Abstract Body (Do not enter title and authors here): Introduction: Ascending aortic aneurysm is a complex multicellular disease with high mortality associated with both monogenic causes and sporadic disease. Known causative genes include FBN1 in Marfan syndrome or TGFB pathway variants in Loeys-Dietz Syndrome (LDS). However, sporadic ascending aortic aneurysms can also occur in patients without variants in known causative genes, especially with increasing age. Yet, it is not clear whether these sporadic cases share common mechanisms with monogenic subtypes.

Research Goal: Mapping the genetic regulatory network disrupted in monogenic and sporadic aortic aneurysm to identify shared and genotype-specific dysregulation and predict candidate therapeutic targets.

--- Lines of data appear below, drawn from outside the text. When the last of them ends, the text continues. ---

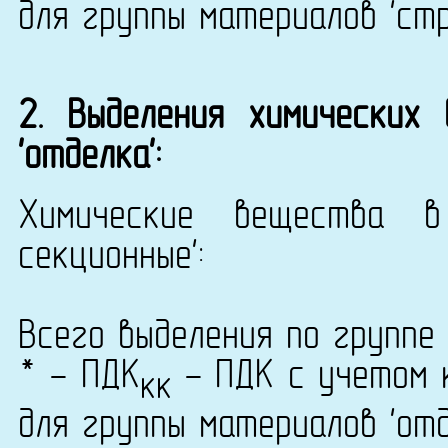
для группы материалов 'ст
2. Выделения химических
'отделка':
Химические вещества в
секционные':
Всего выделения по группе 
* - ПДК
- ПДК с учетом к
кк
для группы материалов 'от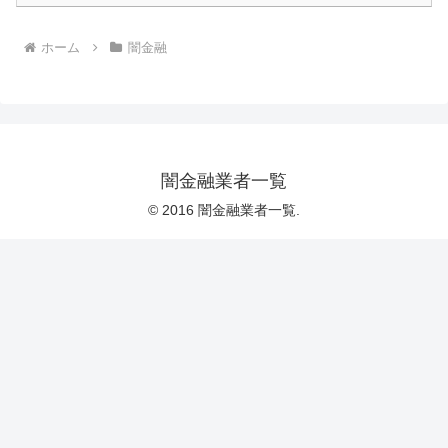
ホーム
闇金融
闇金融業者一覧
© 2016 闇金融業者一覧.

Methods: We leveraged single-cell RNA sequencing data from aortic tissue in sporadic and monogenic aortic aneurysm patients to map disease-dependent gene networks and predict candidate therapeutic targets. First, we inferred the gene network dysregulated in TGFBR1/2^+/- smooth muscle cells (SMCs) and fibroblasts using CellOracle, mapping the rewiring in the most severe form of LDS aortic aneurysm. We next fine-tuned Geneformer – a foundational artificial intelligence (AI) model enabling context-specific predictions in network biology – to distinguish disease-dependent dysregulation in sporadic and monogenic cases stratified by genotype (heterozygous TGFBR1/2, SMAD3, FBN1, or ACTA2). Then, we performed in silico deletion to predict cell type-specific candidate therapeutic targets for monogenic and sporadic aortic aneurysms.

Results: We identified 10 network communities in the control vs TGFBR1/2^+/- SMCs, each enriched for genes associated with distinct pathways such as contractility and immune activation. In TGFBR1/2^+/- SMCs, KLF4 and KLF2 were central regulators of the network and key nodes within the contractility network community. Upon in silico deletion for monogenic and sporadic cases, targets whose repression was predicted to be beneficial in aneurysmal SMCs included NFATC2, which is reported to promote macrophage infiltration in vascular disease, IL-1, which promotes immune activation, and LMO7, a regulator of TGFB signaling.

Conclusions: We mapped the gene network disrupted in aortic aneurysm, revealing primary regulators in the disease-dependent network. Ongoing work is experimentally validating shared and genotype-specific AI-predicted therapeutic targets for their impact on in vitro SMC function and in vivo aortic aneurysm progression.